▸ **EXTRACTED DATA**:

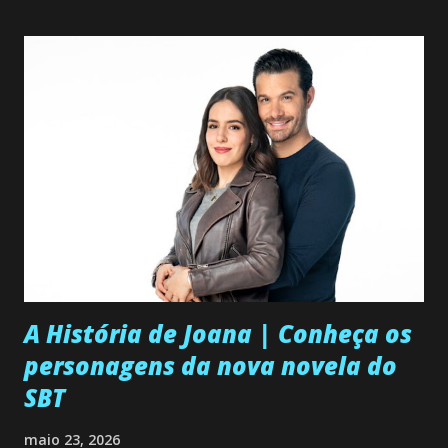
A História de Joana | Conheça os
personagens da nova novela do
SBT
maio 23, 2026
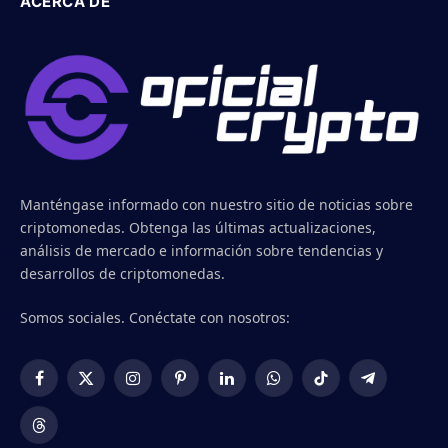
ACERCA DE
Manténgase informado con nuestro sitio de noticias sobre
criptomonedas. Obtenga las últimas actualizaciones,
análisis de mercado e información sobre tendencias y
desarrollos de criptomonedas.
Somos sociales. Conéctate con nosotros:
Facebook
X
Instagram
Pinterest
LinkedIn
WhatsApp
TikTok
Telegram
(Twitter)
Threads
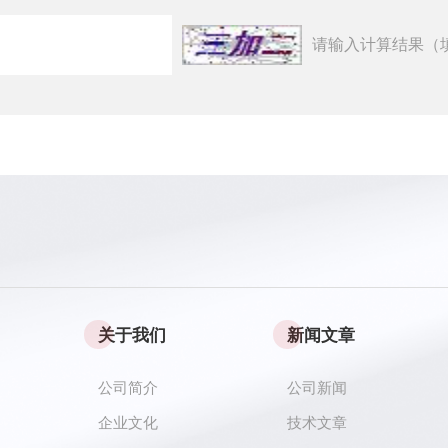
请输入计算结果（
关于我们
新闻文章
公司简介
公司新闻
企业文化
技术文章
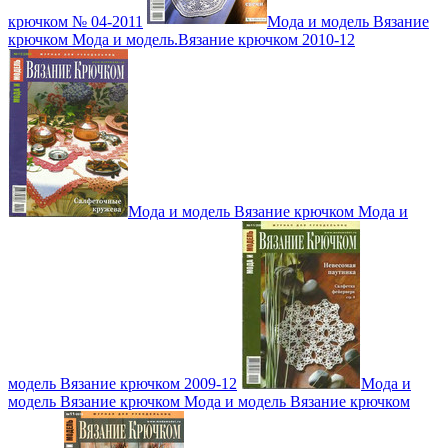
крючком № 04-2011
Мода и модель Вязание
крючком Мода и модель.Вязание крючком 2010-12
Мода и модель Вязание крючком Мода и
модель Вязание крючком 2009-12
Мода и
модель Вязание крючком Мода и модель Вязание крючком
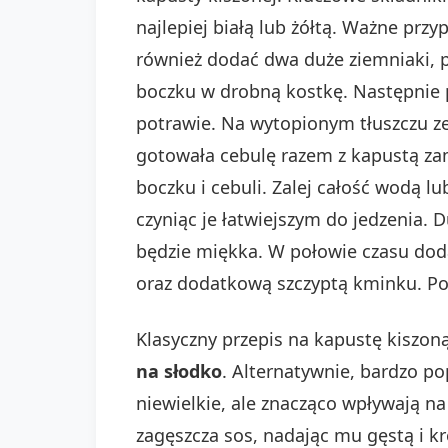
najlepiej białą lub żółtą. Ważne prz
również dodać dwa duże ziemniaki, p
boczku w drobną kostkę. Następnie p
potrawie. Na wytopionym tłuszczu zes
gotowała cebulę razem z kapustą za
boczku i cebuli. Zalej całość wodą 
czyniąc je łatwiejszym do jedzenia.
będzie miękka. W połowie czasu dodaj
oraz dodatkową szczyptą kminku. Po
Klasyczny przepis na kapustę kiszo
na słodko
. Alternatywnie, bardzo po
niewielkie, ale znacząco wpływają 
zagęszcza sos, nadając mu gęstą i 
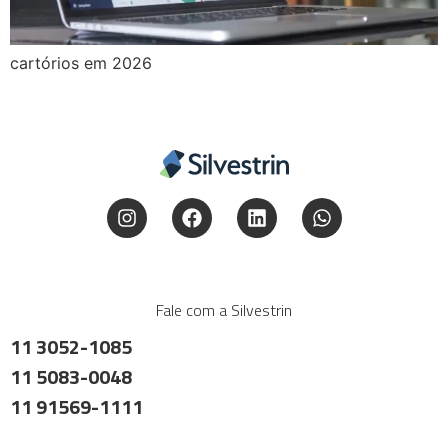
cartórios em 2026
Fale com a Silvestrin
11 3052-1085
11 5083-0048
11 91569-1111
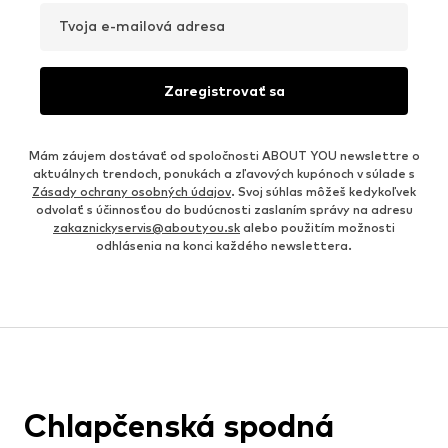
Tvoja e-mailová adresa
Zaregistrovať sa
Mám záujem dostávať od spoločnosti ABOUT YOU newslettre o
aktuálnych trendoch, ponukách a zľavových kupónoch v súlade s
Zásady ochrany osobných údajov
. Svoj súhlas môžeš kedykoľvek
odvolať s účinnosťou do budúcnosti zaslaním správy na adresu
zakaznickyservis@aboutyou.sk
alebo použitím možnosti
odhlásenia na konci každého newslettera.
Chlapčenská spodná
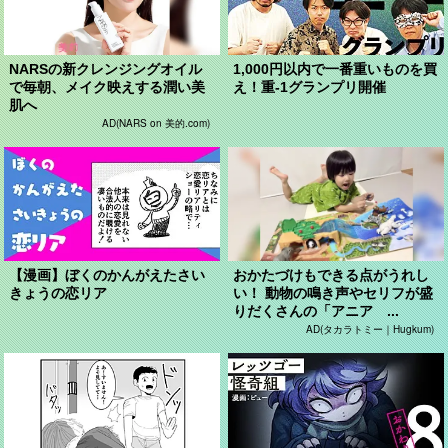
NARSの新クレンジングオイル
1,000円以内で一番重いものを買
で毎朝、メイク映えする潤い美
え！重-1グランプリ開催
肌へ
AD(NARS on 美的.com)
【漫画】ぼくのかんがえたさい
おかたづけもできる点がうれし
きょうの恋リア
い！ 動物の鳴き声やセリフが盛
りだくさんの「アニア ...
AD(タカラトミー｜Hugkum)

▸ **THE PROBLEM**: Take the material above from the line containing "cartórios em 2026" up to and including the line containing "alebo použitím možnosti" and retype it exactly, without any pictures.

▸ **EXERCISE ANSWER**:
cartórios em 2026
Fale com a Silvestrin
11 3052-1085
11 5083-0048
11 91569-1111
Tvoja e-mailová adresa
Zaregistrovať sa
Mám záujem dostávať od spoločnosti ABOUT YOU newslettre o
aktuálnych trendoch, ponukách a zľavových kupónoch v súlade s
Zásady ochrany osobných údajov
. Svoj súhlas môžeš kedykoľvek
odvolať s účinnosťou do budúcnosti zaslaním správy na adresu
zakaznickyservis@aboutyou.sk
alebo použitím možnosti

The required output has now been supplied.